По ЛУИС КАРЛОС БРЕССЕР-ПЕРЕЙРА*
Соображения по поводу текущих тупиковых ситуаций в бразильской экономике
Экономическое развитие, фундаментальная проблема Бразилии, всегда заключалось в низком уровне инвестиций. На графике 1 мы видим этот показатель с 1995 года. До 18 года он оставался на уровне около 2006 процентов ВВП; с тех пор росла и в период с 2010 по 2015 год оставалась на уровне почти 21 процента ВВП до 2013 года. После кризиса, начавшегося в 2014 году, она упала до очень низкого уровня в 15 процентов ВВП. С 2014 года бразильская экономика находится в стагнации.
Экономическая теория всегда знала важность инвестиций. Маркс определял капитализм как способ производства, характеризующийся накоплением капитала и получением прибыли. Шумпетер определял экономическое развитие как процесс инноваций, то есть инвестиций с внедрением инноваций, обеспечивающих норму прибыли выше «нормальной» нормы прибыли, обеспечиваемой конкуренцией. Кейнс понимал, что существует структурная проблема недостаточного спроса при капитализме, который снижает ожидаемую норму прибыли и препятствует инвестициям. Классики развития определяли экономическое развитие как процесс накопления капитала с включением технического прогресса. Новая теория развития добавила, что, учитывая тенденцию обменного курса повышаться в долгосрочной перспективе (неконкурентная) в странах, которые намерены развиваться за счет внешнего долга (внешние сбережения) и/или которые имеют голландскую болезнь, компетентные компании соответствующих стран при оценке своих инвестиционных проектов обнаруживают, что они разъединились, не имеют доступа как к внешнему, так и к внутреннему спросу, и не инвестируют.
До 2014 года предсказание новой теории развития о ловушке высоких процентных ставок и завышенного обменного курса подтверждалось. Этот прогноз основывался на тезисе о том, что обменный курс в таких странах, как Бразилия, имеет тенденцию к повышению в долгосрочной перспективе — во-первых, потому, что правительство намерено расти за счет «внешних сбережений», то есть за счет внешнего долга; во-вторых, потому что обменный курс зависит от условий обмена; когда цены на товары поднимется, голландская болезнь обострится, а обменный курс повысится. Это то, что произошло в цикле обменного курса с 2002 по 2014 год. Начиная с 2003 года, реал снова вырос, и в результате инвестиции в промышленность были обескуражены, а покупательная способность заработной платы и доходов рантье искусственно увеличивалась, финансируя потребление. . Поэтому мы используем внешний долг не для финансирования инвестиций, а для финансирования потребления.
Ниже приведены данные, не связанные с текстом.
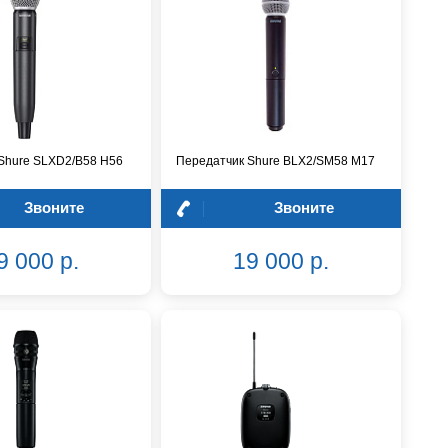
Shure SLXD2/B58 H56
Передатчик Shure BLX2/SM58 M17
Звоните
Звоните
9 000 р.
19 000 р.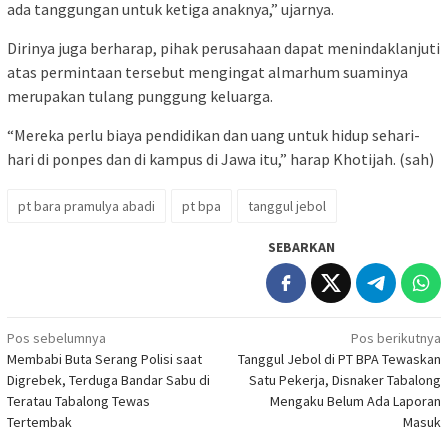
ada tanggungan untuk ketiga anaknya,” ujarnya.
Dirinya juga berharap, pihak perusahaan dapat menindaklanjuti
atas permintaan tersebut mengingat almarhum suaminya
merupakan tulang punggung keluarga.
“Mereka perlu biaya pendidikan dan uang untuk hidup sehari-
hari di ponpes dan di kampus di Jawa itu,” harap Khotijah. (sah)
pt bara pramulya abadi
pt bpa
tanggul jebol
SEBARKAN
Navigasi
Pos sebelumnya
Pos berikutnya
Membabi Buta Serang Polisi saat
Tanggul Jebol di PT BPA Tewaskan
pos
Digrebek, Terduga Bandar Sabu di
Satu Pekerja, Disnaker Tabalong
Teratau Tabalong Tewas
Mengaku Belum Ada Laporan
Tertembak
Masuk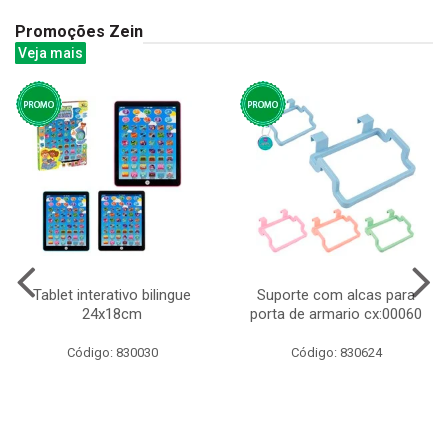
Promoções Zein
Veja mais
Tablet interativo bilingue
Suporte com alcas para
24x18cm
porta de armario cx:00060
Código: 830030
Código: 830624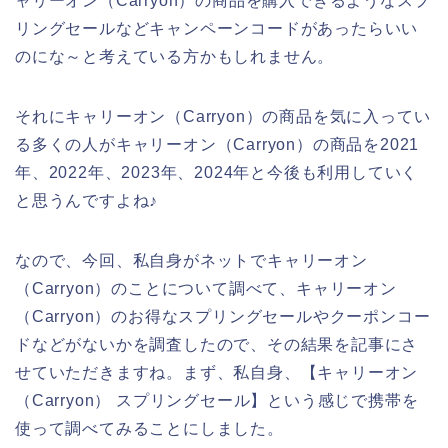
ャリーオン（Carryon）の商品を購入できるようなスプ
リングセールなどキャンペーンコードがあったらいい
のにな～と考えている方かもしれません。
それにキャリーオン（Carryon）の商品を気に入ってい
る多くの人がキャリーオン（Carryon）の商品を2021
年、2022年、2023年、2024年と今後も利用していく
と思うんですよね♪
なので、今回、私自身がネットでキャリーオン
（Carryon）のことについて調べて、キャリーオン
（Carryon）のお得なスプリングセールやクーポンコー
ドなどがないかを調査したので、その結果を記事にさ
せていただきますね。まず、私自身、【キャリーオン
（Carryon） スプリングセール】という感じで携帯を
使って調べてみることにしました。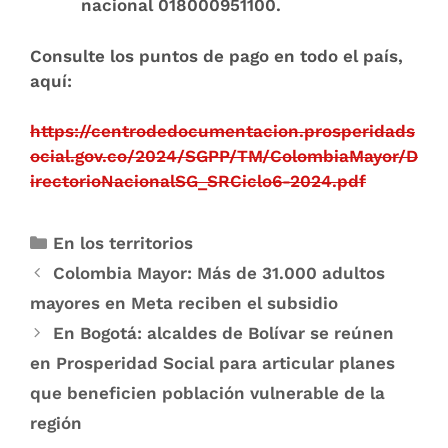
nacional 018000951100.
Consulte los puntos de pago en todo el país,
aquí:
https://centrodedocumentacion.prosperidads
ocial.gov.co/2024/SGPP/TM/ColombiaMayor/D
irectorioNacionalSG_SRCiclo6-2024.pdf
En los territorios
Colombia Mayor: Más de 31.000 adultos
mayores en Meta reciben el subsidio
En Bogotá: alcaldes de Bolívar se reúnen
en Prosperidad Social para articular planes
que beneficien población vulnerable de la
región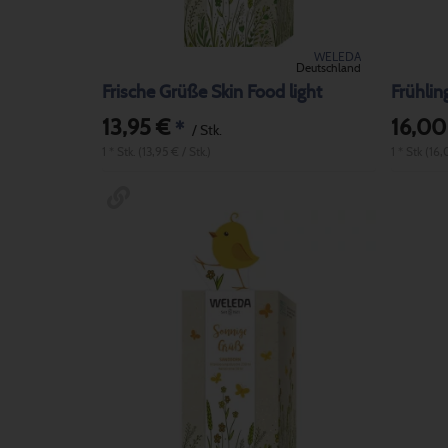
WELEDA
Deutschland
Frische Grüße Skin Food light
Frühlin
13,95 €
16,00
*
/ Stk.
1 * Stk. (13,95 € / Stk.)
1 * Stk (16,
В период с 1992 по 2018 год процентная ставка поддерживалась на очень высоком уровне по двум основным причинам: для привлечения капитала на основе ошибочного предположения, что «иностранные сбережения» увеличивают внутренние сбережения и финансируют инвестиции; и благодаря чрезмерной власти, которую при неолиберальном капитализме взяла на себя финансово-рантье коалиция — так называемый «рынок».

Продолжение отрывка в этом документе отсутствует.